Ross Krautman

No. 37
- Position: Placekicker

Personal information
- Born: February 1991 (age 34) Englewood, New Jersey, U.S.
- Height: 5 ft 8 in (1.73 m)
- Weight: 160 lb (73 kg)

Career information
- High school: Ramapo High School
- College: Syracuse (2010–2014)

Awards and highlights
- Second-team All-Big East (2010);
- Stats at ESPN

= Ross Krautman =

American football player (born 1991)

Ross Jordan Krautman (born 1991) is a former All-American football placekicker who played for the Syracuse Orange. He was a three-time NJ All State high school football player/high school football All-American receiving full scholarships from Syracuse University, Miami University of Ohio, University of Louisville, West Virginia University, Rutgers University and Southern Mississippi University. At Syracuse, he made All-American his freshman year.

==Early life==
Krautman was born in February 1991 in Englewood, New Jersey to Jeff and Sharon Krautman. He played football while attending Ramapo High School. In 2009, he made 123-of-124 PATs, setting a New Jersey state record, and highest extra point percentage in state history, in addition to holding the state record for most consecutive PATs in a career with 81. He also made 34 field goals during his high school career. He had the highest kickoff touchback percentage rate in school history. He was rated a two-star football prospect by Scout.com and top 5 rated high school football placekicker in the country for the 2010 class by Max Emfinger Recruiting.

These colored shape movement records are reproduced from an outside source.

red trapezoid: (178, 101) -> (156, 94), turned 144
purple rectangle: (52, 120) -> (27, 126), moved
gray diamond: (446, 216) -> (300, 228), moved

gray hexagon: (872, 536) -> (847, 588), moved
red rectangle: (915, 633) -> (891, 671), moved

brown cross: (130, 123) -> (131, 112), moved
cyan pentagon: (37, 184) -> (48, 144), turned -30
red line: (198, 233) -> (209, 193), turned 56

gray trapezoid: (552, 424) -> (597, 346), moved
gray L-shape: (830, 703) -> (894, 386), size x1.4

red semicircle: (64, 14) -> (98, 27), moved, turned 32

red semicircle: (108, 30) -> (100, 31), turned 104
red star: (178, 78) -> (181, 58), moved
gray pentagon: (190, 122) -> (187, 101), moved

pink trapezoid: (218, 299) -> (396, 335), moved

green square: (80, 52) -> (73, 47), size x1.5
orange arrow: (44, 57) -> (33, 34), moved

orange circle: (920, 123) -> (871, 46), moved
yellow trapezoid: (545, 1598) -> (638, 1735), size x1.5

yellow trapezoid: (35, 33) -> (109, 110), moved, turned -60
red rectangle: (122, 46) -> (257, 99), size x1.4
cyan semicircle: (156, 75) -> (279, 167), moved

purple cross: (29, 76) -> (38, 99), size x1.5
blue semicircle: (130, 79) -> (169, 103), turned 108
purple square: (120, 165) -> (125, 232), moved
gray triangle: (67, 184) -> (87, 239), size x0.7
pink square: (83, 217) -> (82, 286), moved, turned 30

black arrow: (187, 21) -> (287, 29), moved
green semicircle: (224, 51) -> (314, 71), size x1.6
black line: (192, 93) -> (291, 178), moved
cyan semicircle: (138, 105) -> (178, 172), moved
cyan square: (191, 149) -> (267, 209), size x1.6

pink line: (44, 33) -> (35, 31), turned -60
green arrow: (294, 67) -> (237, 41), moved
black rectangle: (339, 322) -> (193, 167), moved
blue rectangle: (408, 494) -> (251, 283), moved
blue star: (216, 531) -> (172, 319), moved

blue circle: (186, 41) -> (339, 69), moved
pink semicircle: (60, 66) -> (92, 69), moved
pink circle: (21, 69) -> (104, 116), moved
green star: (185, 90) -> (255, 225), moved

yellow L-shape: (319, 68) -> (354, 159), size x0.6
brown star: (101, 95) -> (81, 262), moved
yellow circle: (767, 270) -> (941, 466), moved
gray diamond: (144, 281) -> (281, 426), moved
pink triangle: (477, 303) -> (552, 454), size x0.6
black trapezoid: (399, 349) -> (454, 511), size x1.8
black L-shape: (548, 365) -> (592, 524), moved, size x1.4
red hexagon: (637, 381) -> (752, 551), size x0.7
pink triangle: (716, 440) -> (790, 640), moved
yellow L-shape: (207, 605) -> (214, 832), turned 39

He also played in the 2010 All-American Bowl.

==College career==
As a freshman in 2010, Krautman hit 18 total field goals, tying the single-season school record, and was named Rookie Male Athlete of the Year. He also hit 16 consecutive field goals, which again tied the single season school record. At the end of the season, he was ranked 21st nationally and tied for second among Big East kickers with 1.38 field goals per game. His 95% field goal percentage (18 for 19) led the conference. His numbers of total and consecutive field goals and field goal percentage tied three single-season Syracuse records held by Gary Anderson. He was named a Freshman All-American by the Football Writers Association of America, Sporting News and Rivals. Because of his performance during his freshman season, Krautman was placed on the preseason watchlist for the 2011 Lou Groza Award.

Krautman was the leading point scorer for Syracuse during the 2010, 2011 and 2012 seasons. In 2013, during his senior year, Krautman suffered a hip injury and didn't play for the remainder of the season. Following this, he received a medical waiver to return to Syracuse for a fifth year of eligibility. However, he retired from football before the 2014 season due to chronic effects of his injury.